Mediastinal abscess after endobronchial ultrasound with transbronchial needle aspiration: a case report

Contributed equally
Journal of Cardiothoracic Surgery20105:33

DOI: 10.1186/1749-8090-5-33

Received: 2 January 2010

Accepted: 5 May 2010

Published: 5 May 2010

Abstract

Endobronchial ultrasound (EBUS) with transbronchial needle aspiration is now becoming widely accepted as a preferred staging technique. It has been perceived as a non-invasive and well tolerated procedure with minimal complications. We report the development and treatment of a severe complication that developed 2 weeks after the initial procedure in the form of a complex mediastinal abscess. EBUS although useful in its non-invasive application for diagnosing mediastinal or hilar disease, must be regarded with caution since the potential exists to develop severe complications.

Case Report

An 89 year old woman presented to thoracic surgery clinic for the evaluation of mediastinal adenopathy. She had a history of a frontal meningioma that had been treated with radiotherapy 9 years earlier and also had an undiagnosed renal lesion that was being followed with sequential imaging. In the course of this follow up, a computed tomography (CT) scan of the chest had been obtained which revealed mediastinal adenopathy (Figure 1A). Although not hypermetabolic on positive emission tomography (PET), the indeterminate etiology necessitated endobronchial ultrasound (EBUS) with transbronchial aspiration.
Figure 1

Computed Tomography Scan of Mediastinal Pathology. A. The patient had a preoperative CT scan that revealed mediastinal adenopathy. B. Two weeks after EBUS and transbronchial needle aspiration, the patient presented with a complex mediastinal abscess.
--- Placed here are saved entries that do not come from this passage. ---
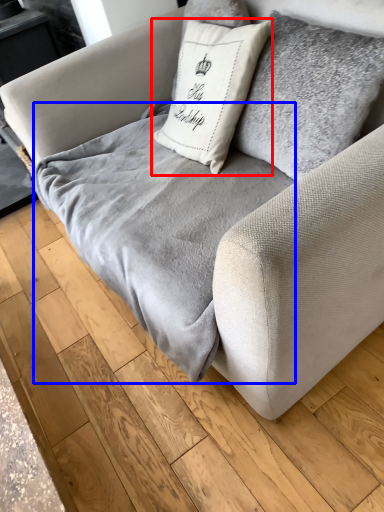 Question: Among these objects, which one is nearest to the camera, pillow (highlighted by a red box) or blanket (highlighted by a blue box)?

Choices:
 (A) pillow
 (B) blanket

Answer: (B) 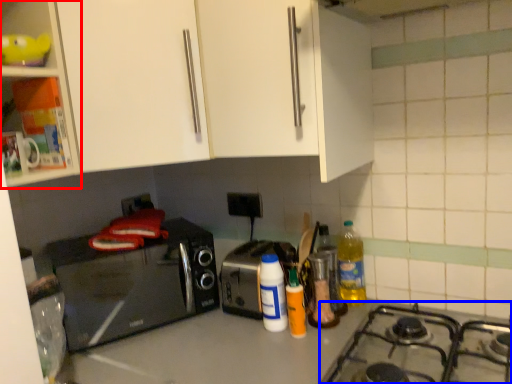 Question: Which of the following is the farthest to the observer, cabinetry (highlighted by a red box) or gas stove (highlighted by a blue box)?

Choices:
 (A) cabinetry
 (B) gas stove

Answer: (A) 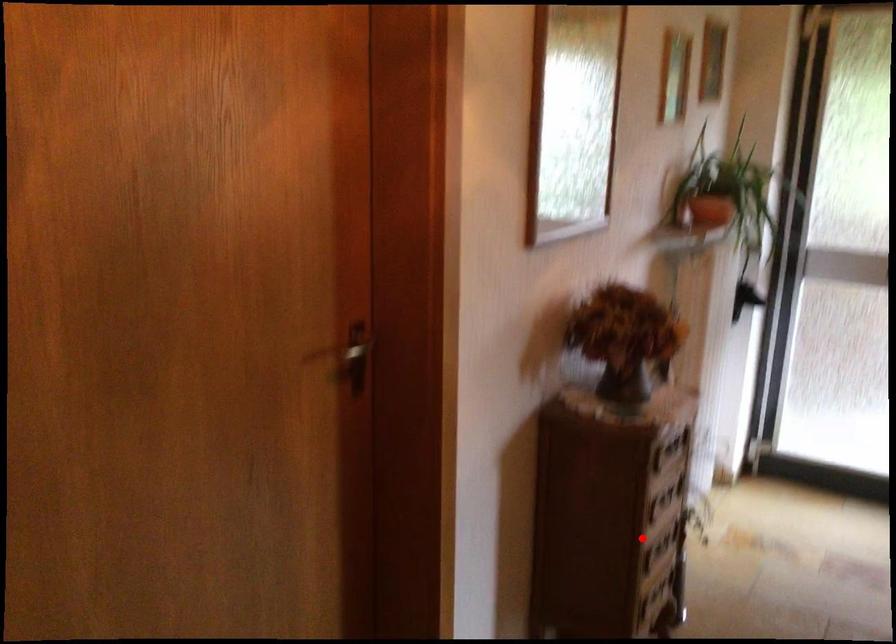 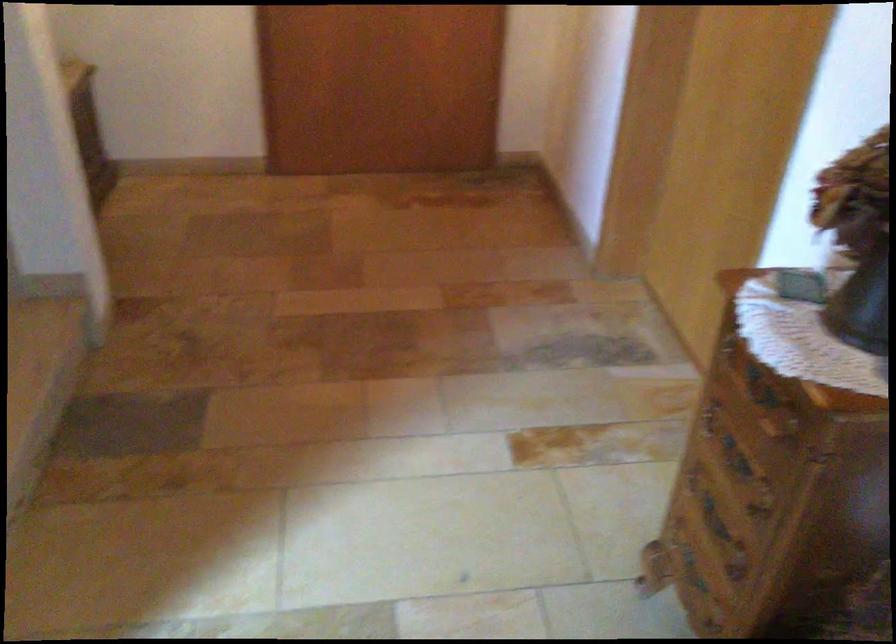 Where in the second image is the point corresponding to the highlighted location from the first image?

(735, 457)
The patient underwent an uneventful auto fluorescent bronchoscopy and EBUS (Evis Exera Olympus BF-UC160F-OL8). Appropriate ultrasound lymph node criteria were met in the subcarinal area and four transbronchial aspirates were taken with a 22-gauge aspirating needle with syringe model NA-201SX-4022-A (Olympus, Center Valley, PA). The pathology revealed lymphocytes and benign elements of respiratory mucosa. No malignancy was identified. Approximately 10 days after the biopsy, the patient reported a fever. The patient declined admission and was placed on oral antibiotics. Fourteen days after the procedure the patient presented to the local emergency department complaining of shortness of breath and fever. A CT scan of the chest revealed an air-fluid filled 7.5 × 7.6 cm right paratracheal mass that was displacing the aorta (Figure 1B.) She was started on empiric intravenous antibiotics and transferred to our center. The patient was stable upon admission but she subsequently developed atrial fibrillation and hypotension. The patient was taken to the operating room for bronchoscopy, esophagoscopy, right video assisted thoracoscopy and drainage of a mediastinal abscess. Broad spectrum antibiotics were administered until the cultures from the abscess documented alpha stretptococcus and Diphtheroids. The final pathology of the drained abscess revealed an organizing abscess cavity and granulation tissue with no malignancy detected. Post-operatively, the patient developed a sepsis syndrome involving both respiratory and renal failure requiring prolonged ventilation and dialysis. The patient was weaned from the ventilator on day 10 post operatively. She was discharged home on renal replacement therapy. At her four month follow up her mediastinal abscess had completely resolved on repeat CT scan; she had fully recovered from her renal failure.

Discussion

Obtaining a tissue diagnosis of mediastinal adenopathy can be challenging. Transbronchial needle aspiration (TBNA) that has been performed "blindly" has been in existence for more than 20 years but has been little used likely due to its static nature and low sensitivity [1, 2]. Until recently, mediastinal adenopathy has required surgical intervention in the form of a mediastinoscopy or video-assisted thoracoscopic mediastinal lymph node dissection. With the introduction of a radial probe, which uses a radial scanning ultrasonic miniprobe (EBUS) inserted through the bronchoscope, sensitivity for diagnosing mediastinal nodes appeared to have increased. Whilst this devise was good for discerning vascular structures, it had to be withdrawn at the time of the actual biopsy. The development of the convex probe (CP-EBUS, XBF-UC160F-OL8/BC-UC260F-OL8; Olympus Medical Systems, Center Valley, PA) however has overcome this problem with the ability to simultaneously use the ultrasound probe to visualize sampling the node. Recently reviewed literature speaks to a sensitivity range of 85-100% and a negative predictive value of 11-97% in diagnosing mediastinal adenopathy associated with lung cancer and similar success in diagnosing sarcoidosis and lymphoma [3]. Authors have also reported success in terms of cancelling transthoracic needle biopsies and surgical diagnostic procedures in up to 47% of cases [4]. it is therefore reasonable to suggest that for the evaluation of mediastinal adenopathy, EBUS directed biopsy, is fast becoming the preferred method of diagnosis [5, 6].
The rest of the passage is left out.